After 5000 episodes, we can see performance of the trained agents below.
* trained agents vs random agents - [youtube video](https://youtu.be/P0BsQ1wL7vA)
* trained agents vs trained agents - [youtube video](https://youtu.be/T_IKQryICCI)

The one from Unity ML-Agents, which is said to use independent PPO agents - [youtube video](https://www.youtube.com/watch?v=Hg3nmYD3DjQ)

### Future Improvements
In MA-PPO for Soccer Twos, I removed batch normalization layer because of an issue in training.

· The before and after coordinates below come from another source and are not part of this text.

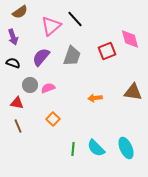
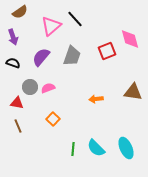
gray circle: moved 2 px down
orange arrow: moved 1 px right, 1 px down
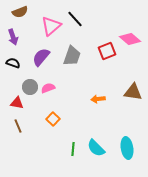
brown semicircle: rotated 14 degrees clockwise
pink diamond: rotated 35 degrees counterclockwise
orange arrow: moved 2 px right
cyan ellipse: moved 1 px right; rotated 15 degrees clockwise
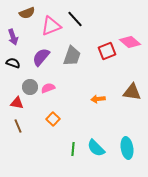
brown semicircle: moved 7 px right, 1 px down
pink triangle: rotated 20 degrees clockwise
pink diamond: moved 3 px down
brown triangle: moved 1 px left
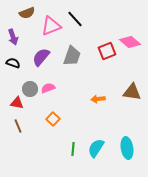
gray circle: moved 2 px down
cyan semicircle: rotated 78 degrees clockwise
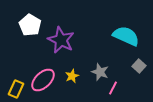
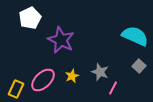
white pentagon: moved 7 px up; rotated 15 degrees clockwise
cyan semicircle: moved 9 px right
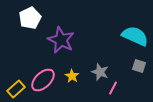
gray square: rotated 24 degrees counterclockwise
yellow star: rotated 16 degrees counterclockwise
yellow rectangle: rotated 24 degrees clockwise
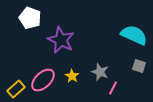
white pentagon: rotated 25 degrees counterclockwise
cyan semicircle: moved 1 px left, 1 px up
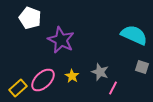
gray square: moved 3 px right, 1 px down
yellow rectangle: moved 2 px right, 1 px up
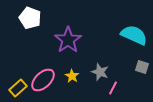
purple star: moved 7 px right; rotated 12 degrees clockwise
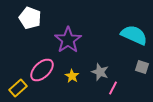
pink ellipse: moved 1 px left, 10 px up
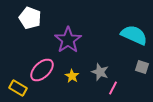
yellow rectangle: rotated 72 degrees clockwise
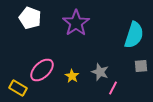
cyan semicircle: rotated 84 degrees clockwise
purple star: moved 8 px right, 17 px up
gray square: moved 1 px left, 1 px up; rotated 24 degrees counterclockwise
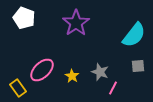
white pentagon: moved 6 px left
cyan semicircle: rotated 20 degrees clockwise
gray square: moved 3 px left
yellow rectangle: rotated 24 degrees clockwise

I believe batch normalization will improve training efficiency according to my prior experience with other projects. I would like to resolve batch normalization issue and bring it back when I have time. I have not got enough time to train a adapted version of MADDPG for discrete actions yet. This is something I would like to try also. Apart from these, I also want to try Prioritized Experience Reply for training efficency and Generalized Advantage Estimation to reduce bias for critics.